Platforms & Solutions

AI Integration with Security Platforms

AI has been and continues to be one of– if not the– hottest topic of conversation in tech circles and beyond and cybersecurity is no exception. 

Recorded Future kicked off the revolution by integrating an AI model based on ChatGPT that can provide automatic assessments of an organization’s threat landscape based on Recorded Future threat intelligence.

This month, Crowdstrike introduced Charlotte AI to its security platform in an effort to accelerate users’ ability to use the platform and contribute to closing the cybersecurity skills gap. Additionally, Crowdstrike announced a partnership with Amazon Web Services (AWS) to build on this momentum and develop generative AI solutions that will “safeguard AI where it happens” in and between cloud environments. 

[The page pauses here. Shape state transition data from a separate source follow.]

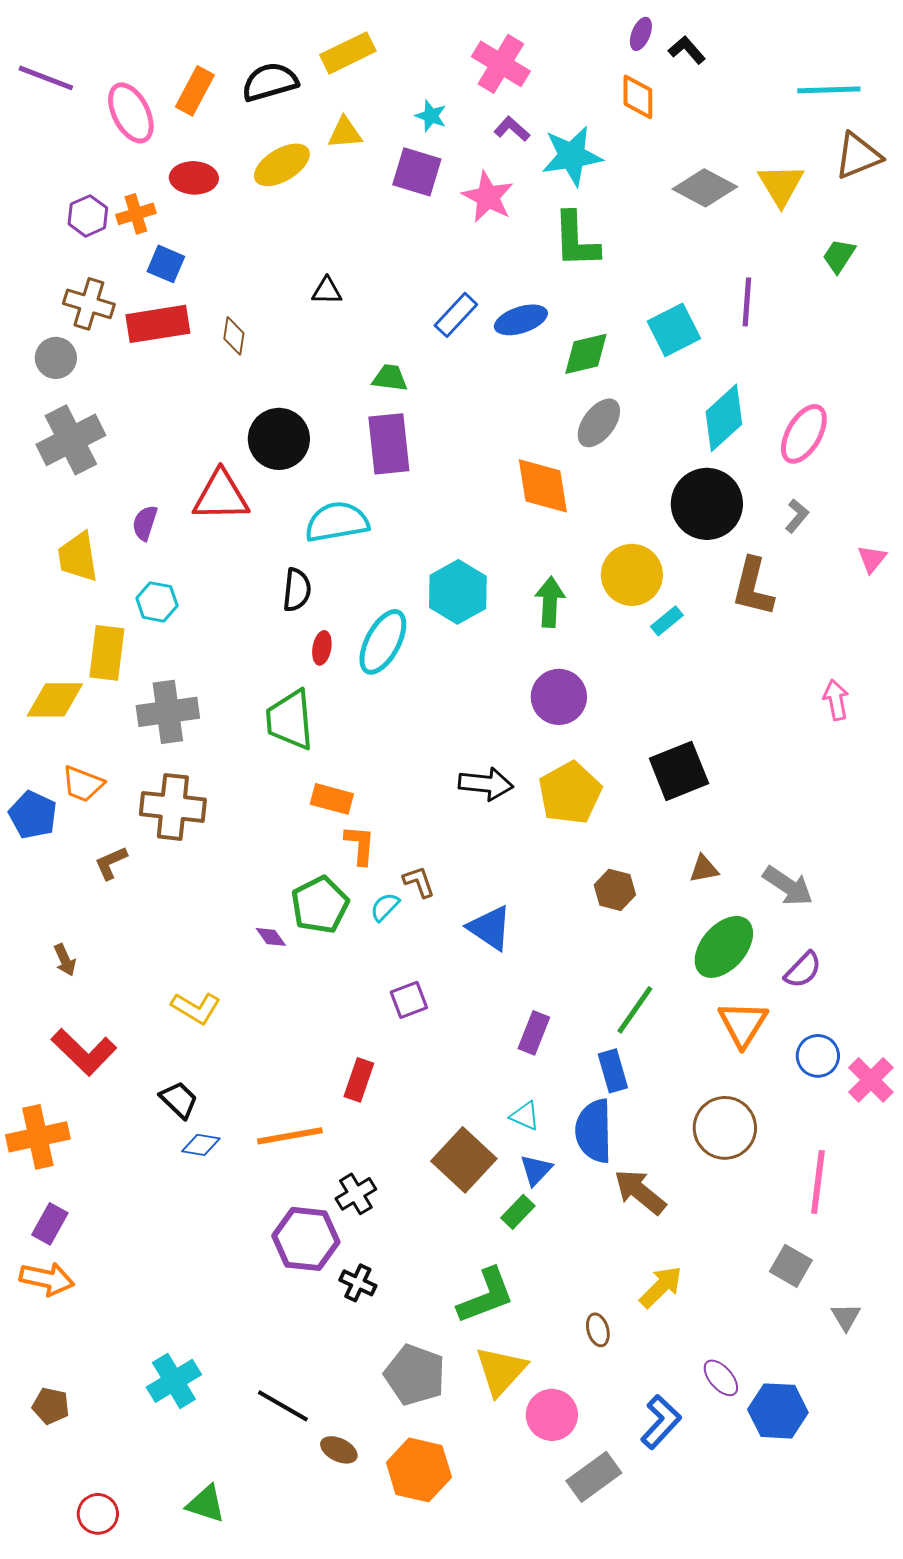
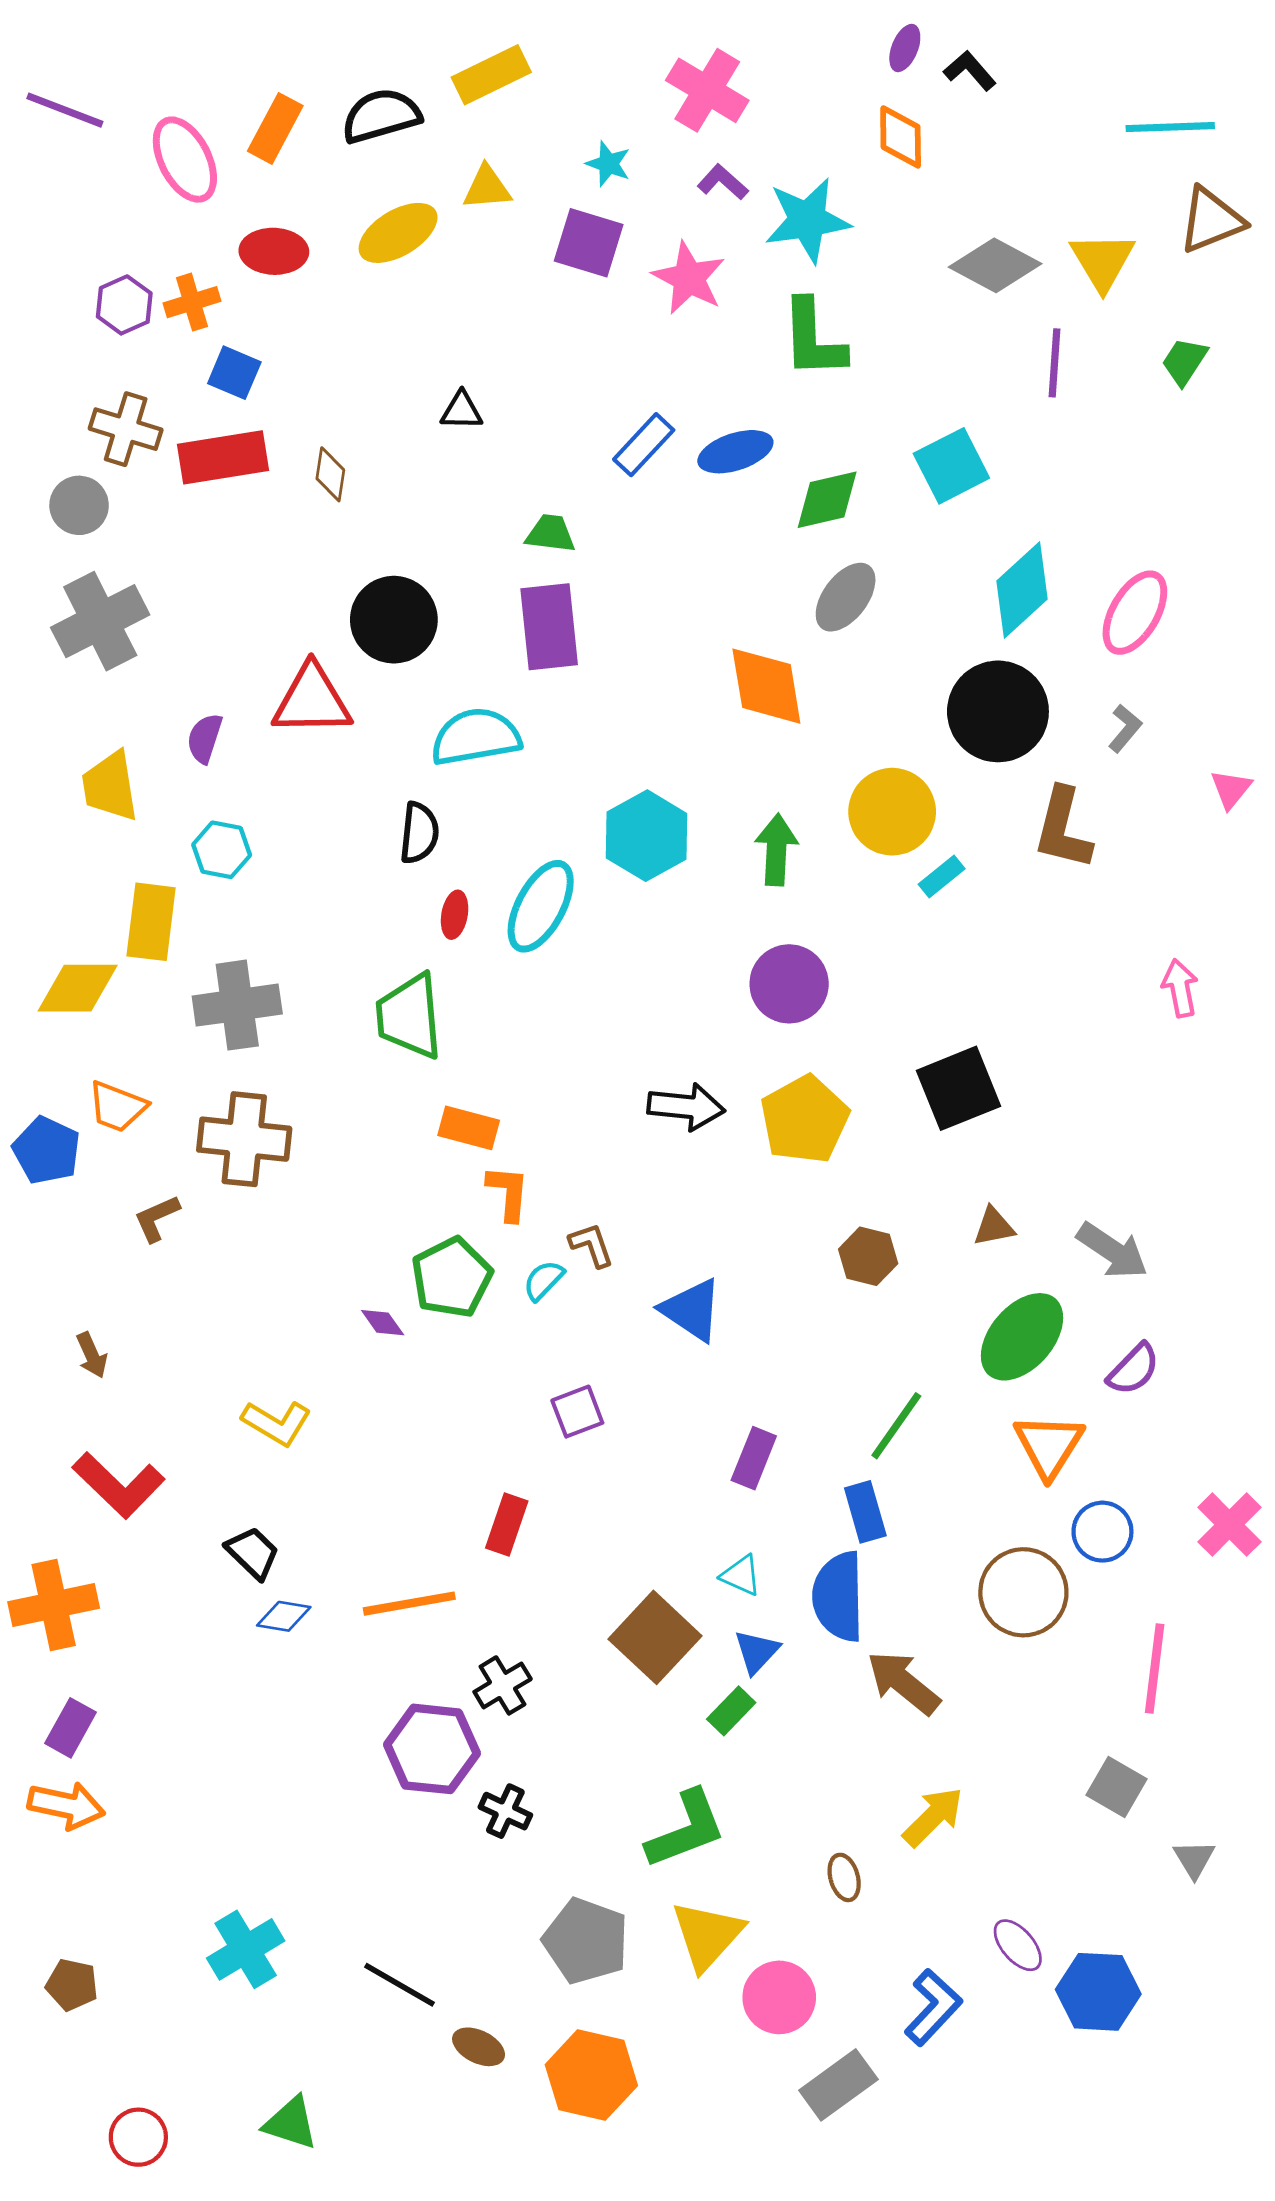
purple line: (747, 302) -> (1054, 363), moved
blue circle: (818, 1056) -> (1102, 1532), moved

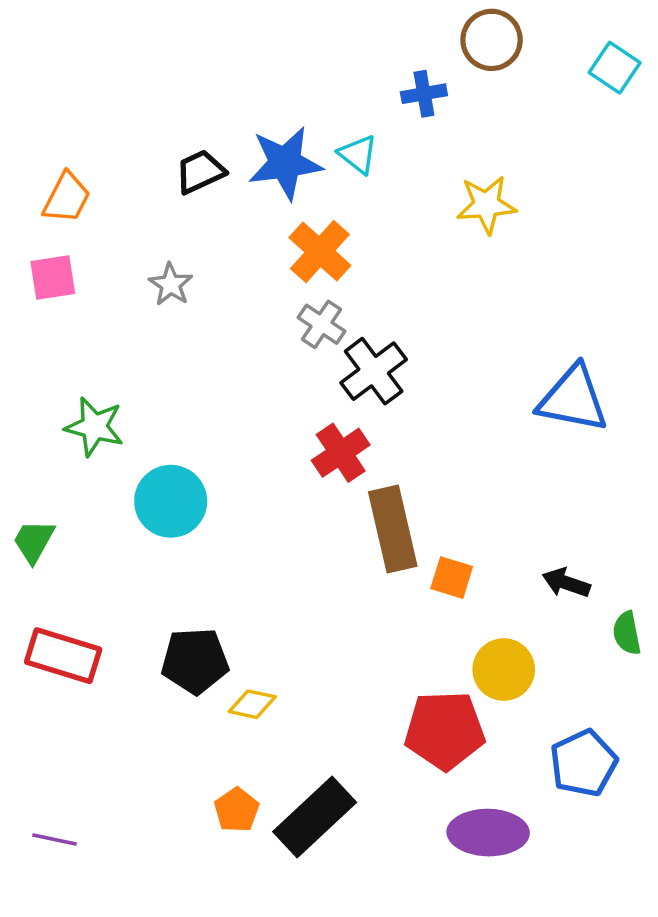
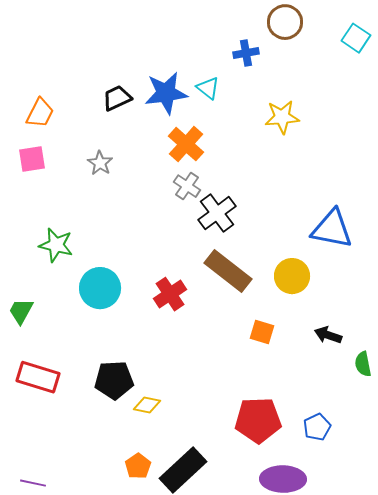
red cross: (341, 453) -> (170, 294), moved
brown rectangle: (393, 529) -> (228, 271), moved, turned -39
yellow circle: (504, 670) -> (292, 276), moved
blue pentagon: (583, 763) -> (317, 427), moved, size x0.7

Not to be excluded from the conversation, Palo Alto Networks announced that it plans to release a generative AI model that will integrate into its products by the end of the year. The company cites goals of improving detection and prevention capabilities, customer interactions with datasets, and internal operations as reasons for hopping on the AI bandwagon. 

As noted by both Crowdstrike CEO George Kurtz and Palo Alto Networks CEO Nikesh Arora, datasets that large language models are built on are the defining quality of a useful product. By integrating datasets from their platforms, which ingest millions of data points per day, generative AI can synthesize and summarize massive data streams for the users of these platforms in a way that can’t be done by widely available public AI platforms like ChatGPT or Google’s Bard (which, while great in their own right, are not suitable for adding value to the clients of security products like Crowdstrike Falcon or Palo Alto Networks Cortex).